Weakness was driven by rising geopolitical tensions in the Middle East after uncertainty surrounding the US-Iran negotiations intensified. Persistent FII outflows and elevated global bond yields further weighed on sentiment, said Ajit Mishra, SVP of Research at Religare Broking. "Traders can continue to explore selective shorting opportunities across relatively weaker sectors and stocks."
FII-DII flows
Provisional data available with NSE suggest that FPIs turned net sellers of domestic stocks to the tune of Rs 1,959.39 crore on Tuesday. On the other hand, domestic institutional investors (DIIs) turned buyers of Indian equities to the tune of Rs 7,990.32 crore on a net-net basis.
Nifty50 & Sensex outlook
The market registered selling pressure at higher levels. It has formed a bearish candle on daily charts and is also showing a correction continuation pattern on intraday charts, which is largely negative. The intraday market texture is weak, but oversold conditions suggest a strong possibility of a quick pullback rally, said Shrikant Chouhan, Head of Equity Research at Kotak Securities.
"For day traders, 23,500/74,800 would act as a key resistance zone. Below this, we could expect the correction continuation pattern to extend till 23,250-23,150/74,000-73,700. On the flip side, above 23,500/74,800, the pullback move could extend up to 23,600-25,650/75,000-75,300," he added.
Nifty breached its crucial support at 23,500 levels and is sustaining below the same. The broader structure has turned bearish, indicating further weakness in the near term, with the index likely to move towards the gap area placed near 23,150 levels, said Nilesh Jain, VP & Head of Technical and Derivative research at Centrum Finverse.
Sensex slipped below key short-term support levels. Immediate support is now placed in the 73,800–74,000 zone, which is likely to act as a crucial demand area in the coming sessions, said Hitesh Tailor, Technical Research Analyst at Choice Equity Broking. The resistance is seen around 75,000–75,200 on the upside, where recovery attempts may continue to face selling pressure and profit booking.
Nifty Bank outlook
Nifty Bank witnessed a sharp correction, marking its third consecutive session of losses. It is trading below its key moving averages, indicating a weakening trend structure. The daily RSI has slipped below the 40 mark for the first time since April, highlighting a clear shift in momentum in favour of the bears, said Sudeep Shah, Head of Technical and Derivatives Research at SBI Securities.
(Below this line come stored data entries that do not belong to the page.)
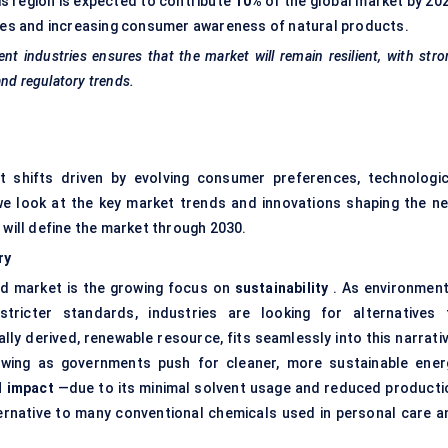
his region is expected to contribute
10%
of the global market by 202
ives and increasing consumer awareness of natural products.
rent industries ensures that the market will remain resilient, with str
and regulatory trends.
nt shifts driven by evolving consumer preferences, technologic
 we look at the key market trends and innovations shaping the ne
 will define the market through 2030.
ry
cid market is the growing focus on
sustainability
. As environment
ricter standards, industries are looking for alternatives 
ly derived, renewable resource, fits seamlessly into this narrativ
growing as governments push for cleaner, more sustainable ener
l impact
—due to its minimal solvent usage and reduced producti
ernative to many conventional chemicals used in personal care a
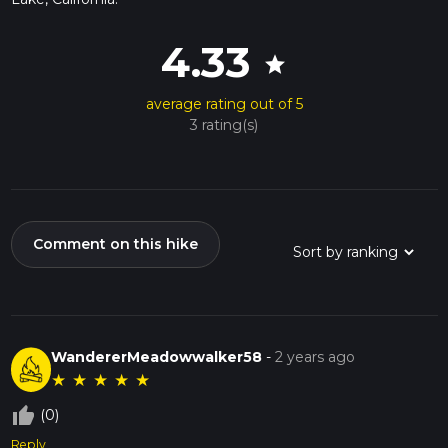
4.33
star
average rating out of 5
3 rating(s)
Comment on this hike
WandererMeadowwalker58
-
2 years ago
★
★
★
★
★
thumb_up_off_alt
(0)
Reply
"Going forward, the 54,100–54,200 zone is likely to act as a significant resistance for the index. As long as Bank Nifty remains below the 54,200 level, the prevailing downtrend is expected to continue, with the index likely to drift towards 53,000 in the near term, followed by a potential decline towards the 52,500 level," he said,
Nifty Bank confirmed a Head and Shoulder pattern breakdown, indicating weakening price structure. The index has breached an important support zone with a decisive breakdown on the daily chart as well, highlighting increasing bearish pressure, said Vatsal Bhuva, Technical Analyst at LKP Securities.
"Momentum indicators also remain weak, as RSI has entered a bearish crossover, signaling lack of buying strength. The overall outlook remains negative and a sell-on-rise strategy should be maintained. Level-wise, support is placed at 53,200, while resistance is seen near 54,200. The index may further extend its decline and test the 52,700 zone in the near term," he adds.